I just spent time at the home of a dear friend. She hosted a tea in honor of another of our friends who recently moved and will not be around as often. Something like 30 or 40 beautiful souls were gathered, most of who played a vital role in my life during one of our pastoral stints. They range in age from 60s to 90-something, cross an array of theological perspectives, and represent the whole gamut of personalities. They certainly disagree, and often, but they always choose to be together. Never have I known a group of people who also always accept me, never judging, ceaselessly encouraging – no matter what.
I needed that today. Don’t we always need that in our lives? It is self-evident we need people near who will encourage us. Still more important are the ones who have gone before me and can laugh at my discomfort with turning 50. Those who know that while it seems my professional life has ended, it is in fact, truly beginning – and means something. Those who can see from an already-lived space and see into me – as. I. am. – and, with a faith they allowed me to lead them in (what humility, what grace), speak back into me the truth that God is working, God is not done, God is faithful.
These women are individuals and a community that praise. They praise God always and they praise each other with equal fervor—is not that just praising God all over again? And with Adam Phillips, “ . . . imagine a world in which . . . we praise whatever we can.” Because, without praise there is only judgment. Judgment is shallow, it discourages, it injures, it cannot see possibility. “The judged self can only be judged but not known.” And that goes for the judgment of others, as well as self-judgment.
Judgment is an interpretation, and it is only one interpretation. Interpretation sets limits. And credence to a single interpretation leaves the object of interpretation perverted and monochromatic, and in the very least, grossly misunderstood. Phillips observes this even in our heroes, “Tragic heroes always underinterpret, are always emperors of one idea.” We are complex people, we image a God vaster than can be conceived—of course it would follow that each person has more facets to be discovered, known. And we change, and are formed by others we encounter and places we go, give form to people who change and reform . . . .

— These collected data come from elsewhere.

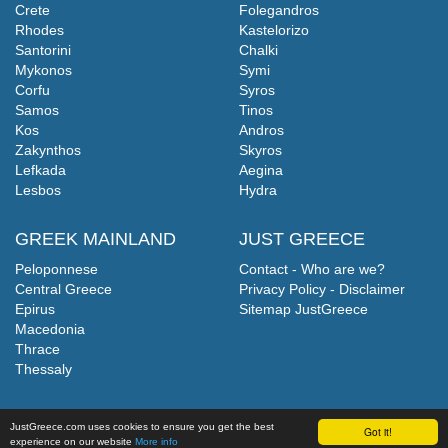
Crete
Folegandros
Rhodes
Kastelorizo
Santorini
Chalki
Mykonos
Symi
Corfu
Syros
Samos
Tinos
Kos
Andros
Zakynthos
Skyros
Lefkada
Aegina
Lesbos
Hydra
GREEK MAINLAND
JUST GREECE
Peloponnese
Contact - Who are we?
Central Greece
Privacy Policy - Disclaimer
Epirus
Sitemap JustGreece
Macedonia
Thrace
Thessaly
JustGreece.com uses cookies to ensure you get the best
Got it!
experience on our website
More info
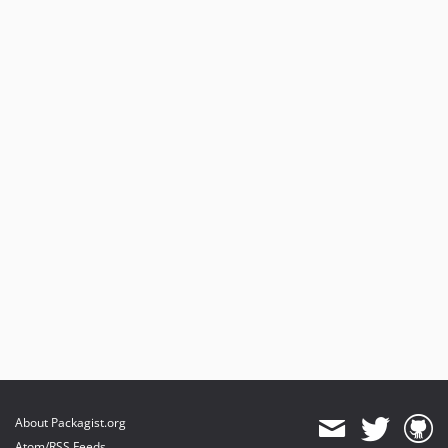
About Packagist.org
Atom/RSS Feeds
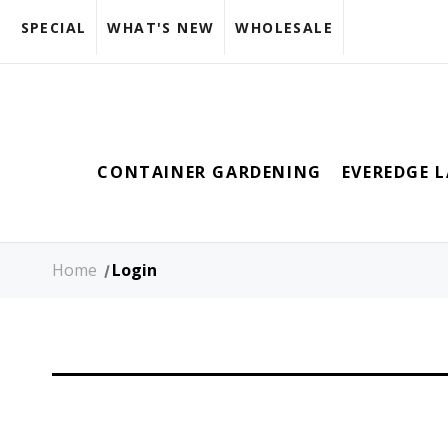
SPECIAL
WHAT'S NEW
WHOLESALE
CONTAINER GARDENING
EVEREDGE 
Home
Login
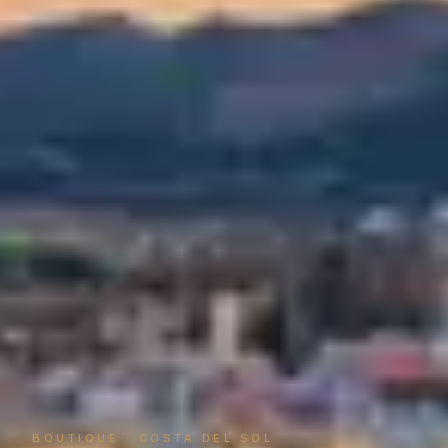
BOUTIQUE · COSTA DEL SOL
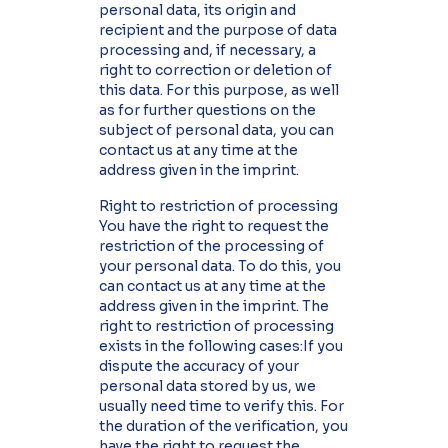
personal data, its origin and
recipient and the purpose of data
processing and, if necessary, a
right to correction or deletion of
this data. For this purpose, as well
as for further questions on the
subject of personal data, you can
contact us at any time at the
address given in the imprint.
Right to restriction of processing
You have the right to request the
restriction of the processing of
your personal data. To do this, you
can contact us at any time at the
address given in the imprint. The
right to restriction of processing
exists in the following cases:If you
dispute the accuracy of your
personal data stored by us, we
usually need time to verify this. For
the duration of the verification, you
have the right to request the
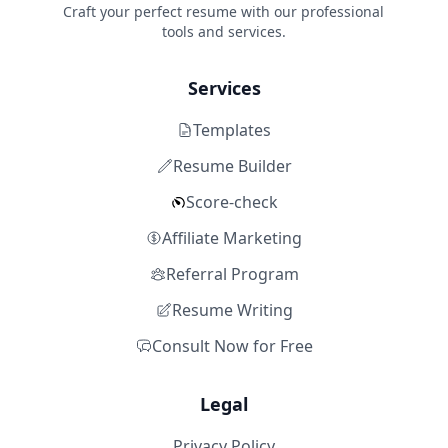
Craft your perfect resume with our professional
tools and services.
Services
Templates
Resume Builder
Score-check
Affiliate Marketing
Referral Program
Resume Writing
Consult Now for Free
Legal
Privacy Policy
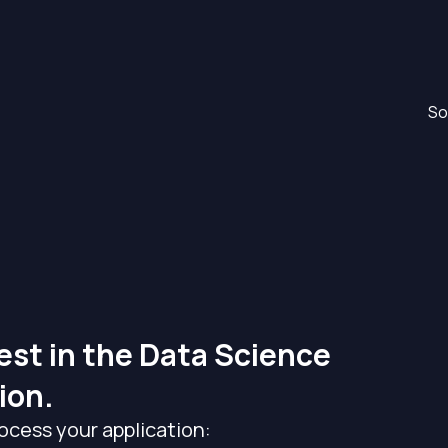
So
est in the Data Science
ion.
ocess your application:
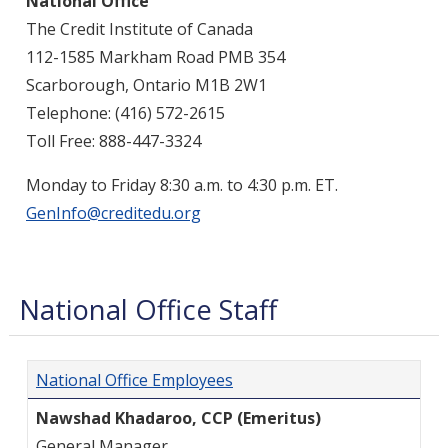
National Office
The Credit Institute of Canada
112-1585 Markham Road
PMB 354
Scarborough, Ontario
M1B 2W1
Telephone: (416) 572-2615
Toll Free: 888-447-3324
Monday to Friday 8:30 a.m. to 4:30 p.m. ET.
GenInfo@creditedu.org
National Office Staff
National Office Employees
Nawshad Khadaroo, CCP (Emeritus)
General Manager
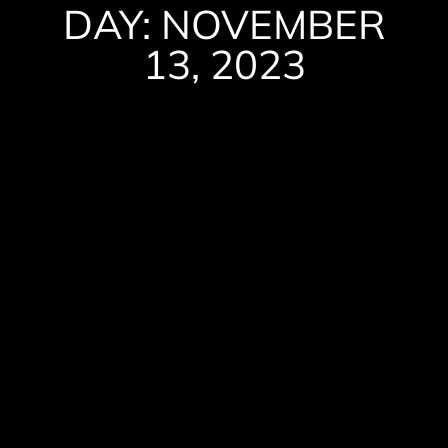
DAY: NOVEMBER
13, 2023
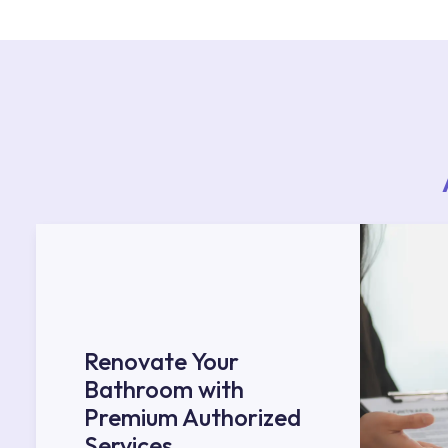
Services area on our website or you can get s
53.
Renovate Your
Bathroom with
Premium Authorized
Services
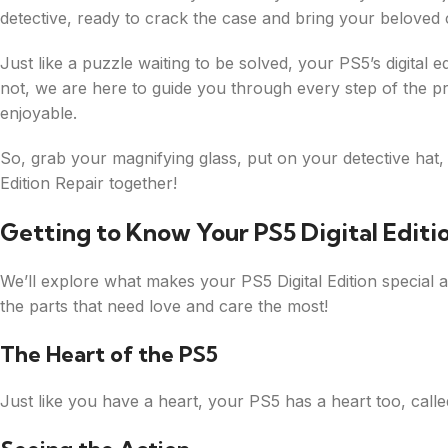
detective, ready to crack the case and bring your beloved c
Just like a puzzle waiting to be solved, your PS5’s digital
not, we are here to guide you through every step of the p
enjoyable.
So, grab your magnifying glass, put on your detective hat, a
Edition Repair together!
Getting to Know Your PS5 Digital Editi
We’ll explore what makes your PS5 Digital Edition special 
the parts that need love and care the most!
The Heart of the PS5
Just like you have a heart, your PS5 has a heart too, calle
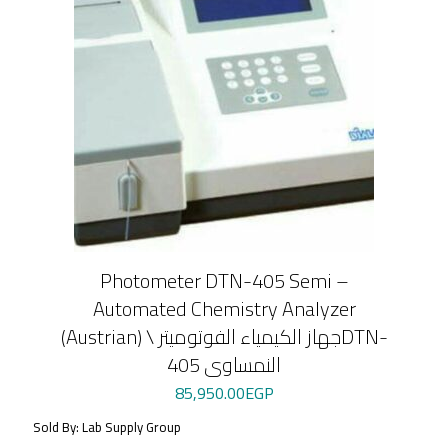
Photometer DTN-405 Semi –
Automated Chemistry Analyzer
(Austrian) \ جهاز الكيمياء الفوتوميترDTN-
405 النمساوى
85,950.00
EGP
Sold By: Lab Supply Group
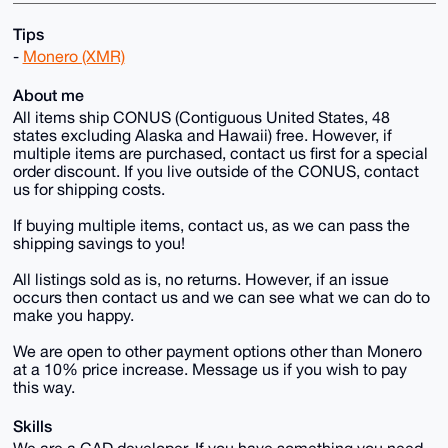
Tips
-
Monero (XMR)
About me
All items ship CONUS (Contiguous United States, 48
states excluding Alaska and Hawaii) free. However, if
multiple items are purchased, contact us first for a special
order discount. If you live outside of the CONUS, contact
us for shipping costs.
If buying multiple items, contact us, as we can pass the
shipping savings to you!
All listings sold as is, no returns. However, if an issue
occurs then contact us and we can see what we can do to
make you happy.
We are open to other payment options other than Monero
at a 10% price increase. Message us if you wish to pay
this way.
Skills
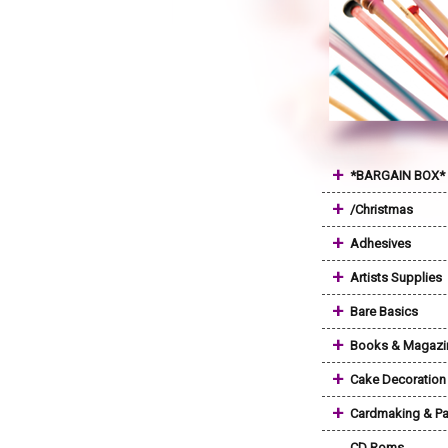
+
*BARGAIN BOX*
+
/Christmas
+
Adhesives
+
Artists Supplies
+
Bare Basics
+
Books & Magazi
+
Cake Decoration
+
Cardmaking & Pa
CD Roms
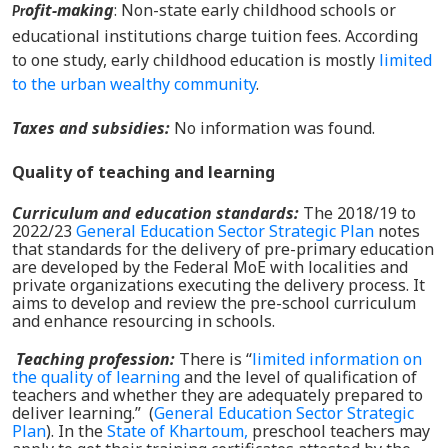
ofit-making
: Non-state early childhood schools or
Pr
educational institutions charge tuition fees. According
to one study, early childhood education is mostly
limited
to the urban wealthy community
.
Taxes and subsidies
:
No information was found.
Quality of teaching and learning
Curriculum and education standards:
The 2018/19 to
2022/23
General Education Sector Strategic Plan
notes
that standards for the delivery of pre-primary education
are developed by the Federal MoE with localities and
private organizations executing the delivery process. It
aims to develop and review the pre-school curriculum
and enhance resourcing in schools.
Teaching profession
:
There is “
limited information on
the quality of learning
and the level of qualification of
teachers and whether they are adequately prepared to
deliver learning.”
(
General Education Sector Strategic
Plan
). In
the
State of Khartoum,
preschool teachers may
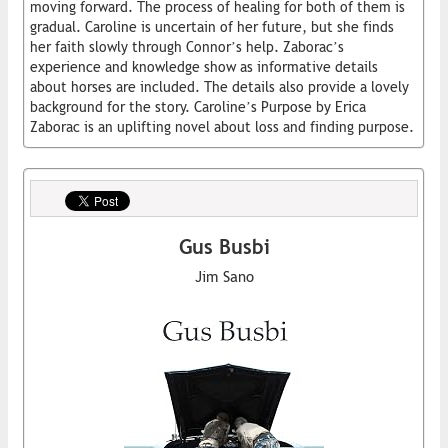
moving forward. The process of healing for both of them is
gradual. Caroline is uncertain of her future, but she finds
her faith slowly through Connor’s help. Zaborac’s
experience and knowledge show as informative details
about horses are included. The details also provide a lovely
background for the story. Caroline’s Purpose by Erica
Zaborac is an uplifting novel about loss and finding purpose.
Gus Busbi
Jim Sano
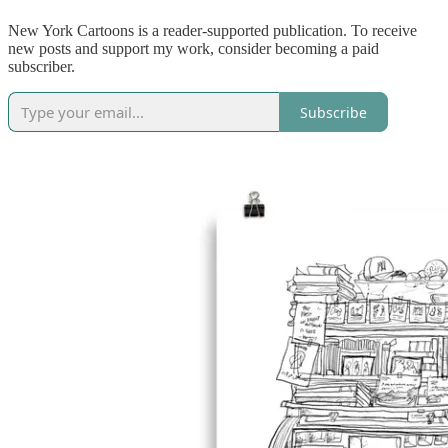
New York Cartoons is a reader-supported publication. To receive
new posts and support my work, consider becoming a paid
subscriber.
Subscribe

Eleanor Roosevelt said it beautifully: “when you adopt the standards and the values of someone else . . . you surrender your own integrity [and] become, to the extent of your own surrender, less of a human being.” When I accept the judgment, the interpretation that someone ascribes to be, I surrender to a lesser self, not the fullness of who I am.
Suddenly turning 50 doesn’t seem quite so bad. My time with these amazing people today reminds me what I have been missing. Namely, I need a community that comprises those older than me, those committed to me and to each other. I also need people who are younger on whom I may bestow the same graces and acceptance. Surely this is the Body of Christ. Truly this is the Kingdom of Heaven on earth!